Mary O'Rourke (26 July 1913 - 24 December 1964) was a Boy Soprano singer, operating under the stage name Master Joe Petersen. She was billed as 'The Phenomenal Boy Singer' and produced over 59 records for Rex Records.

== Early life ==
As the twelfth child of Hannah Irvine and James O'Rourke in Gallowgate, O'Rourke and her elder brother Joe were frequent winners of talent shows, with O'Rourke creating a name for herself in Scottish music halls.

== Master Joe Petersen ==
In 1930, aged 17, O'Rourke moved to Islington to live with her aunt and uncle, Minnie Irvine and Edward 'Ted' Stebbings. Stebbings was an entertainer and was training his son to become a choirboy. When his son's voice broke, Stebbings convinced an initially reluctant O'Rourke to masquerade as a boy soprano. Under the stage name Master Joe Petersen, she took radio and recording contracts, being presented as 'The Phenomenal Boy Singer' From 1934 to 1942, she produced 59 records for Rex Records. She also recorded under the names Wilfred Eaton and Michael Dawnay. She became an international star, although she was barred from performing on the BBC due to notions of impropriety.

== Later life ==
O'Rourke married violinist George Lethbridge in 1933, and their daughter Margaret was born in 1934, though it was not a happy marriage.

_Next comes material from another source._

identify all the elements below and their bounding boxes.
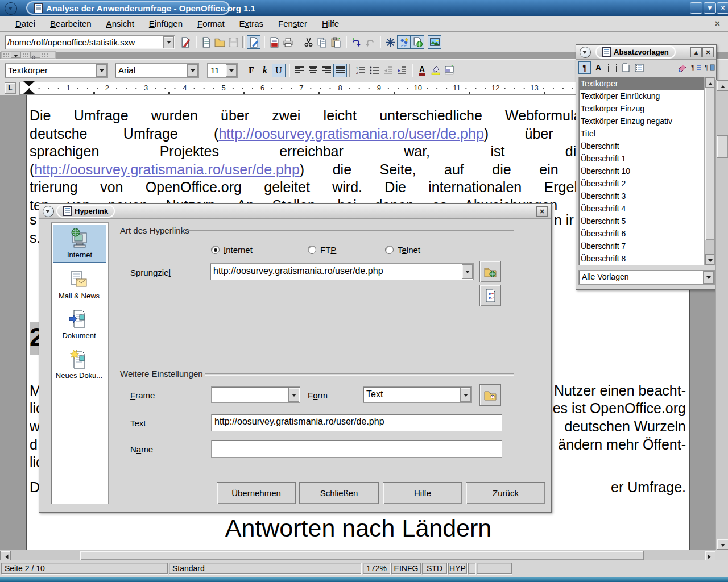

O'Rourke developed a drinking problem, which was worsened by the deaths of her father and brother Joe in 1944 and 1945 respectively. Her marriage collapsed in 1952 and she returned to Glasgow. She still performed as Master Joe throughout the 1940s and 50s, together with artists such as Chic Murray. She died of bronchitis on Christmas Eve 1964, age 51.